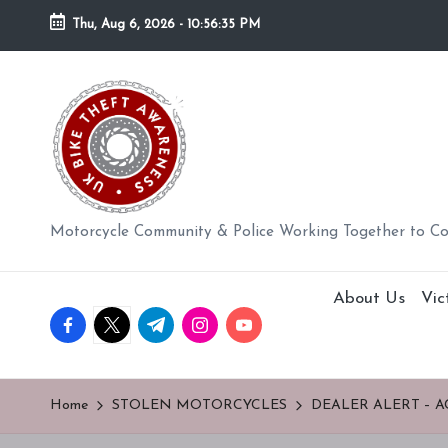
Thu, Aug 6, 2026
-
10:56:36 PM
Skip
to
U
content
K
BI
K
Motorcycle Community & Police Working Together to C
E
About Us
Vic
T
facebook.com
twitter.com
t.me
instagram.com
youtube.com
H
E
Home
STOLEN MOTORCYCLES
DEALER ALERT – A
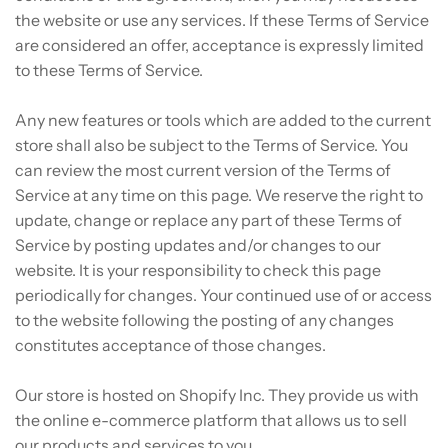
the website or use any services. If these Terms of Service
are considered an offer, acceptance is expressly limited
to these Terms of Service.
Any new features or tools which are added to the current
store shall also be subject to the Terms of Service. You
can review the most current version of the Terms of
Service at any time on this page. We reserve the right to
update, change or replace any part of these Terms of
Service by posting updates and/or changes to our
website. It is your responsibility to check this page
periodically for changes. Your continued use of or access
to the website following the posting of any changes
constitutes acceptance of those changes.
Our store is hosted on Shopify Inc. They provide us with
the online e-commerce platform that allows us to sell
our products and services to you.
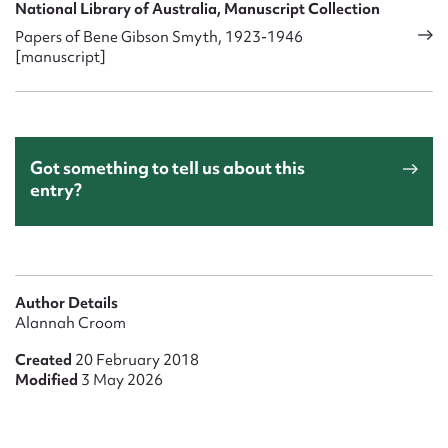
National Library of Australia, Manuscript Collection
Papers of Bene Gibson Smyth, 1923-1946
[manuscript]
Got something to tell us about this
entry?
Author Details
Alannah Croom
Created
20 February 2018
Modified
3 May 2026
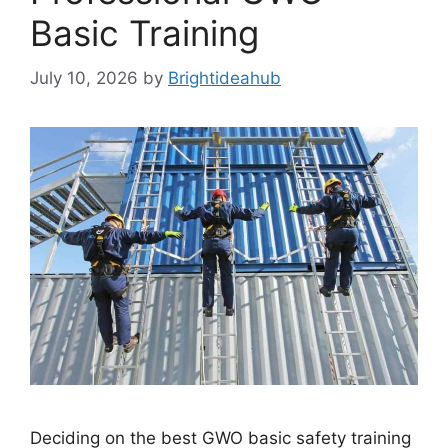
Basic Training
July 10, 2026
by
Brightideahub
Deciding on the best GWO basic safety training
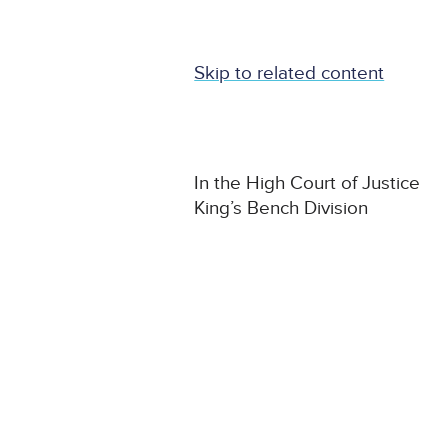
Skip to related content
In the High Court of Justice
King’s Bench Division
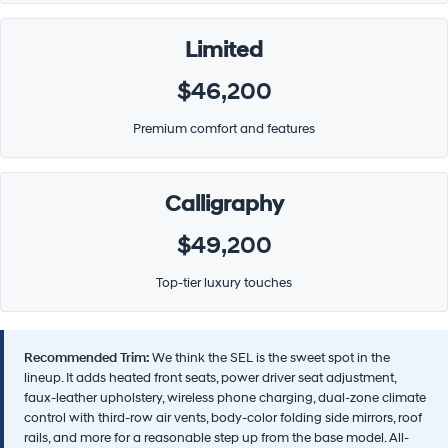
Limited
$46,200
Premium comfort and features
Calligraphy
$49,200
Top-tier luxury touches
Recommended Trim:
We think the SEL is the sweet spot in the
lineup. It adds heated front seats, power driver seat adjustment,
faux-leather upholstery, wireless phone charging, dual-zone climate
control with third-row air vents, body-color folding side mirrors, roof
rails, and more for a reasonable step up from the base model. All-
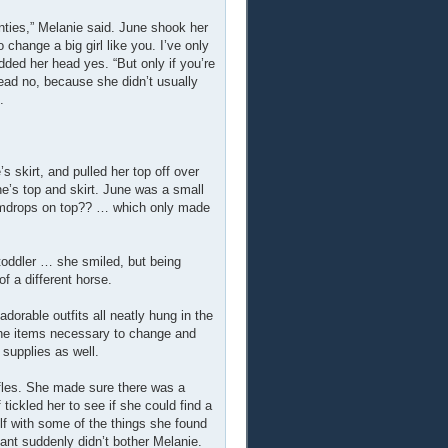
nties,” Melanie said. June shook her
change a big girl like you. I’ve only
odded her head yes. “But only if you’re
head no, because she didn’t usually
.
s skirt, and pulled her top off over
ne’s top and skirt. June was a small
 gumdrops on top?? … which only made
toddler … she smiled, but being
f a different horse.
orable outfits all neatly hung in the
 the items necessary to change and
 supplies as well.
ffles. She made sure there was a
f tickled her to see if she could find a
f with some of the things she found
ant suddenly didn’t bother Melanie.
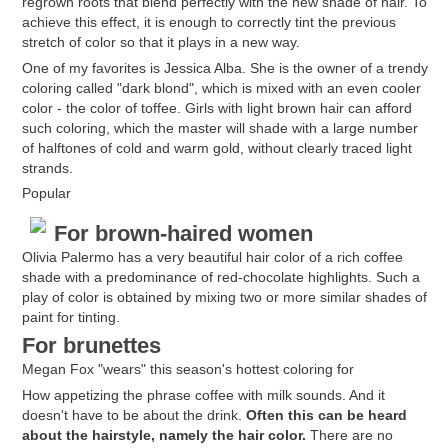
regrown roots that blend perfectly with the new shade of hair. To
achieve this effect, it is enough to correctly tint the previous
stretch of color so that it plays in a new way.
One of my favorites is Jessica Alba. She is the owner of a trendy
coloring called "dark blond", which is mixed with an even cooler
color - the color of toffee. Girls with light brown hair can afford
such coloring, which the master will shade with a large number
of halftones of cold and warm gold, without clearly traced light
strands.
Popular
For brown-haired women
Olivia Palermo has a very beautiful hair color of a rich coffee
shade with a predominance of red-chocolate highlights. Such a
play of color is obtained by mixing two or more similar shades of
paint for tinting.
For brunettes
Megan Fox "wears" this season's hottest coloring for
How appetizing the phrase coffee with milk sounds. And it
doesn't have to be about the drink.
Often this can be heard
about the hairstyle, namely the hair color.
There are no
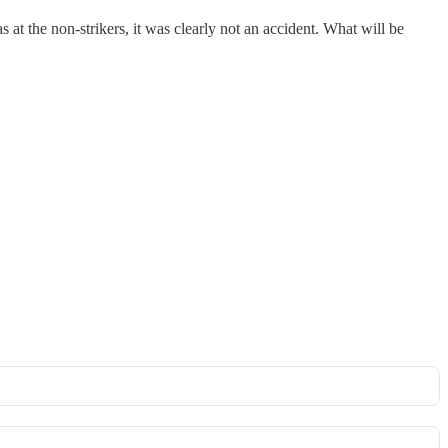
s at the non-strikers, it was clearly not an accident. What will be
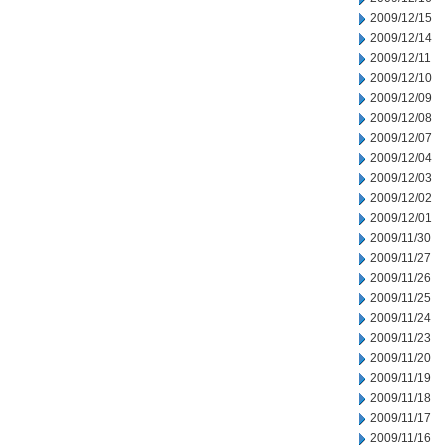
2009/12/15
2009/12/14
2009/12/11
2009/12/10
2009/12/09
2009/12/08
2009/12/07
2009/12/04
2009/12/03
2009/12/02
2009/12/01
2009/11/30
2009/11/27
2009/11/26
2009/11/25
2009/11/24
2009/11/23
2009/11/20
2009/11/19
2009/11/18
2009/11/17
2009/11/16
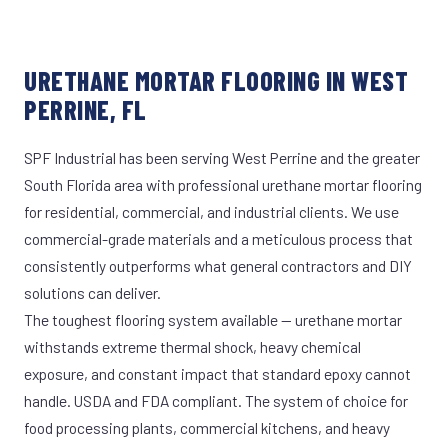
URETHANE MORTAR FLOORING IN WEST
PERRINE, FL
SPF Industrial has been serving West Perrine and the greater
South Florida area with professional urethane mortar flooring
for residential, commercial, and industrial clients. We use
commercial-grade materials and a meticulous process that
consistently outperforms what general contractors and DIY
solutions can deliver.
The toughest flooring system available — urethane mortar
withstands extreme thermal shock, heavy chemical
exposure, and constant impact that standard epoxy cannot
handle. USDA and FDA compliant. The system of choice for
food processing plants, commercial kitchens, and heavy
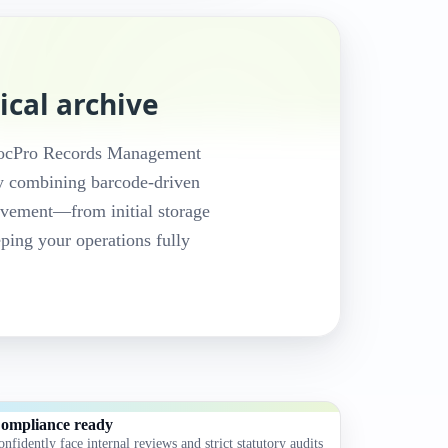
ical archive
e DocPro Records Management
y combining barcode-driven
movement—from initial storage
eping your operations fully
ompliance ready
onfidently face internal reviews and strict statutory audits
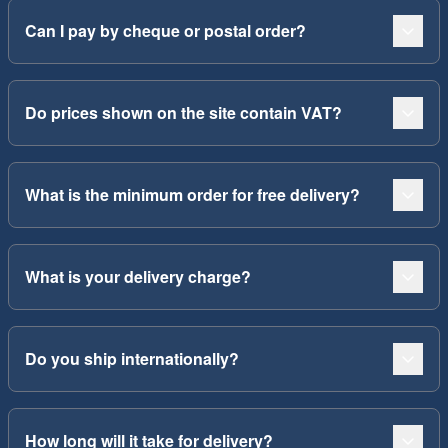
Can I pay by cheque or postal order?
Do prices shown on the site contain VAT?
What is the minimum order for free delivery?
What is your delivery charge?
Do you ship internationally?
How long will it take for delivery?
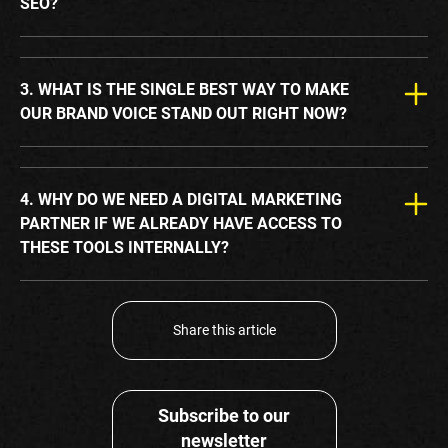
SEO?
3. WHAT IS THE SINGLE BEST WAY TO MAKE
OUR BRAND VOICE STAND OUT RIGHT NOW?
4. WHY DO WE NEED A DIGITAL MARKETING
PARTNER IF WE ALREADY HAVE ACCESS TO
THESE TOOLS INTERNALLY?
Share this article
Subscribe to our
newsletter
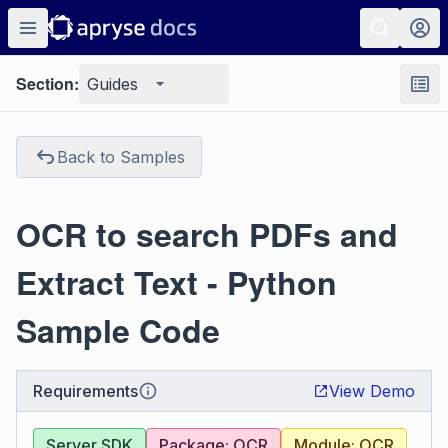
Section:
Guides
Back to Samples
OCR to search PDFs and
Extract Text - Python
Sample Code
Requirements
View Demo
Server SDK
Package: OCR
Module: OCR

### TASK GOAL
Give back, unchanged, the run of lines in the listing above that begins at the line containing "head no, because she didn’t usually" and ends at the line containing "the items necessary to change and", both included.

### OUTPUT OF THE EXERCISE
head no, because she didn’t usually
.
s skirt, and pulled her top off over
ne’s top and skirt. June was a small
 gumdrops on top?? … which only made
toddler … she smiled, but being
f a different horse.
orable outfits all neatly hung in the
 the items necessary to change and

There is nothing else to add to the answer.